Tyler Durden's Photo
by Tyler Durden
Wednesday, Oct 06, 2021 - 03:40 PM

Boeing Co. is set to officially debut a new air freighter version of its long-range, wide-body, twin-engine 777X at the 2021 Dubai Airshow next month, according to Bloomberg

Boeing's first new jet in almost half a decade comes as the air freight industry has flourished during COVID while business and vacation travel have slumped. The company is in advanced to sell new planes to Qatar and has spoken with FedEx Corp., Deutsche Lufthansa AG, Singapore Airlines Ltd., and Deutsche Post AG's DHL unit.      

People familiar with the debut said details of the new freighter had been known but what's new is the planned unveiling of the plane next month (between Nov. 14-18) at the Dubai Airshow. 

The move to unveil a freighter variant of the new plane before a passenger version speaks volumes to the aviation environment and how COVID has turned the entire industry upside down. Depressed travel continues 18 months since the pandemic began. BloombergNEF reported 31,000 flight schedules worldwide had been scrapped by airlines as travel demand is expected to deteriorate into year-end. 

Current conditions make sense why Boeing would release the freighter version first, then possibly the passenger version once travel volumes recover some more.

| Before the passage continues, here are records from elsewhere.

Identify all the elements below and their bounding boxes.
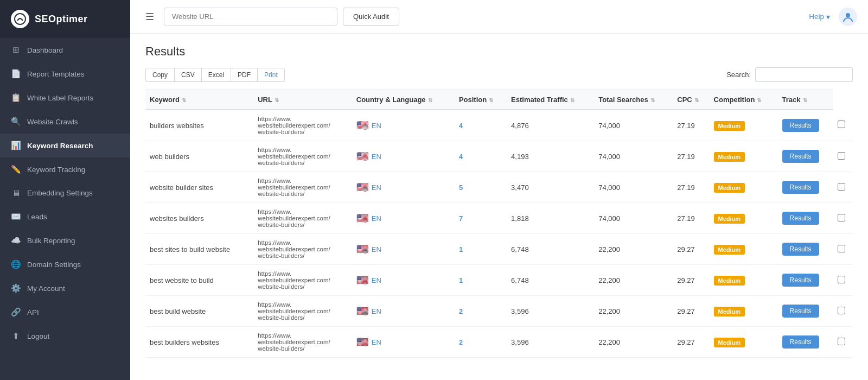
toolbar-btn-copy[interactable]: Copy: [145, 68, 175, 82]
sidebar-logo: SEOptimer: [0, 0, 130, 38]
results-button[interactable]: Results: [782, 305, 819, 318]
cell-competition: Medium: [710, 327, 778, 358]
cell-position: 5: [455, 172, 507, 203]
cell-competition: Medium: [710, 234, 778, 265]
competition-badge: Medium: [714, 214, 745, 224]
white-label-reports-icon: 📋: [11, 93, 21, 103]
cell-url: https://www. websitebuilderexpert.com/ w…: [253, 110, 352, 141]
competition-badge: Medium: [714, 121, 745, 131]
cell-track: [833, 141, 853, 172]
flag-icon: 🇺🇸: [356, 181, 368, 193]
search-input[interactable]: [755, 67, 853, 82]
cell-total-searches: 22,200: [594, 234, 673, 265]
sidebar-item-label-website-crawls: Website Crawls: [27, 118, 78, 126]
sidebar-item-bulk-reporting[interactable]: ☁️Bulk Reporting: [0, 229, 130, 252]
competition-badge: Medium: [714, 183, 745, 193]
results-button[interactable]: Results: [782, 212, 819, 225]
col-header-competition[interactable]: Competition⇅: [710, 90, 778, 110]
cell-cpc: 27.19: [673, 203, 709, 234]
track-checkbox[interactable]: [838, 121, 845, 128]
results-button[interactable]: Results: [782, 119, 819, 132]
table-toolbar: CopyCSVExcelPDFPrint Search:: [145, 67, 853, 82]
sidebar-item-website-crawls[interactable]: 🔍Website Crawls: [0, 110, 130, 134]
sidebar-item-dashboard[interactable]: ⊞Dashboard: [0, 38, 130, 62]
competition-badge: Medium: [714, 276, 745, 286]
table-row: best website to buildhttps://www. websit…: [145, 265, 853, 296]
embedding-settings-icon: 🖥: [11, 188, 21, 198]
col-header-estimated-traffic[interactable]: Estimated Traffic⇅: [507, 90, 594, 110]
api-icon: 🔗: [11, 307, 21, 317]
website-crawls-icon: 🔍: [11, 117, 21, 126]
toolbar-btn-pdf[interactable]: PDF: [231, 68, 258, 82]
language-label: EN: [372, 245, 381, 254]
cell-cpc: 29.27: [673, 234, 709, 265]
sidebar-item-report-templates[interactable]: 📄Report Templates: [0, 62, 130, 86]
search-label: Search:: [726, 71, 751, 79]
sidebar-item-my-account[interactable]: ⚙️My Account: [0, 276, 130, 300]
track-checkbox[interactable]: [838, 245, 845, 252]
flag-icon: 🇺🇸: [356, 305, 368, 317]
sidebar-item-label-embedding-settings: Embedding Settings: [27, 189, 93, 197]
track-checkbox[interactable]: [838, 276, 845, 283]
table-row: website builder siteshttps://www. websit…: [145, 172, 853, 203]
track-checkbox[interactable]: [838, 307, 845, 314]
col-header-keyword[interactable]: Keyword⇅: [145, 90, 253, 110]
cell-est-traffic: 3,470: [507, 172, 594, 203]
col-header-track[interactable]: Track⇅: [778, 90, 833, 110]
help-button[interactable]: Help ▾: [809, 12, 830, 21]
cell-competition: Medium: [710, 203, 778, 234]
topbar: ☰ Quick Audit Help ▾: [130, 0, 868, 34]
sort-icon: ⇅: [182, 97, 186, 103]
track-checkbox[interactable]: [838, 152, 845, 160]
toolbar-btn-csv[interactable]: CSV: [174, 68, 202, 82]
toolbar-btn-print[interactable]: Print: [257, 68, 285, 82]
sidebar-item-embedding-settings[interactable]: 🖥Embedding Settings: [0, 181, 130, 205]
results-button[interactable]: Results: [782, 335, 819, 349]
sidebar-item-api[interactable]: 🔗API: [0, 300, 130, 324]
cell-position: 7: [455, 203, 507, 234]
cell-track: [833, 110, 853, 141]
col-header-total-searches[interactable]: Total Searches⇅: [594, 90, 673, 110]
sidebar-item-domain-settings[interactable]: 🌐Domain Settings: [0, 252, 130, 276]
sidebar-item-keyword-tracking[interactable]: ✏️Keyword Tracking: [0, 157, 130, 181]
sidebar-item-logout[interactable]: ⬆Logout: [0, 324, 130, 348]
cell-url: https://www. websitebuilderexpert.com/ w…: [253, 203, 352, 234]
track-checkbox[interactable]: [838, 214, 845, 221]
quick-audit-button[interactable]: Quick Audit: [343, 8, 399, 26]
track-checkbox[interactable]: [838, 338, 845, 345]
leads-icon: ✉️: [11, 212, 21, 221]
sidebar-item-white-label-reports[interactable]: 📋White Label Reports: [0, 86, 130, 110]
sort-icon: ⇅: [757, 97, 761, 103]
col-header-url[interactable]: URL⇅: [253, 90, 352, 110]
track-checkbox[interactable]: [838, 183, 845, 191]
sidebar-item-label-leads: Leads: [27, 213, 47, 221]
col-header-cpc[interactable]: CPC⇅: [673, 90, 709, 110]
menu-button[interactable]: ☰: [141, 9, 158, 25]
results-button[interactable]: Results: [782, 274, 819, 287]
cell-track: [833, 296, 853, 327]
language-label: EN: [372, 276, 381, 284]
cell-total-searches: 22,200: [594, 265, 673, 296]
url-input[interactable]: [164, 8, 337, 26]
col-header-position[interactable]: Position⇅: [455, 90, 507, 110]
toolbar-btn-excel[interactable]: Excel: [201, 68, 231, 82]
competition-badge: Medium: [714, 338, 745, 347]
cell-country: 🇺🇸EN: [352, 141, 455, 172]
sidebar-item-keyword-research[interactable]: 📊Keyword Research: [0, 134, 130, 157]
cell-keyword: website builder sites: [145, 172, 253, 203]
table-row: websites buildershttps://www. websitebui…: [145, 203, 853, 234]
sidebar-item-leads[interactable]: ✉️Leads: [0, 205, 130, 229]
table-header: Keyword⇅URL⇅Country & Language⇅Position⇅…: [145, 90, 853, 110]
col-header-country-&-language[interactable]: Country & Language⇅: [352, 90, 455, 110]
cell-keyword: best sites to build website: [145, 234, 253, 265]
table-row: best sites to build websitehttps://www. …: [145, 234, 853, 265]
user-avatar[interactable]: [839, 8, 857, 26]
results-button[interactable]: Results: [782, 243, 819, 256]
cell-position: 1: [455, 234, 507, 265]
cell-cpc: 29.27: [673, 327, 709, 358]
cell-country: 🇺🇸EN: [352, 110, 455, 141]
topbar-right: Help ▾: [809, 8, 857, 26]
results-button[interactable]: Results: [782, 150, 819, 163]
cell-track: [833, 265, 853, 296]
results-button[interactable]: Results: [782, 181, 819, 194]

Qatar Airways, the world's largest operator of the 777 freighters, could strike a deal with Boeing that would convert some of its 60 777X passenger jets on order to the cargo version.

Boeing jetliners account for 90% of global air cargo capacity. The Seattle-based company also wants to take on Airbus as logistical chaos by sea has left supply chains severely damaged. 

Tom Crabtree, a regional director of air cargo for Boeing, said the 777X freighter would set the "benchmark" for maximizing the cargo volume on wide-body planes. 

Airbus hopes to launch an A350 freighter by 2025 that will offer a similar capacity to Boeing's. However, A350 freighter, "in terms of cross-section, it's only on par with the MD-11," said Crabtree, referring to a freighter from the former McDonnell Douglas that was last delivered decades ago."We have a bigger cross-section," he said, adding to the appeal of the plane. 

Boeing and Airbus are locked in an air freight battle to capitalize off the pandemic as it rewrites not just air travel but how goods are shipped worldwide.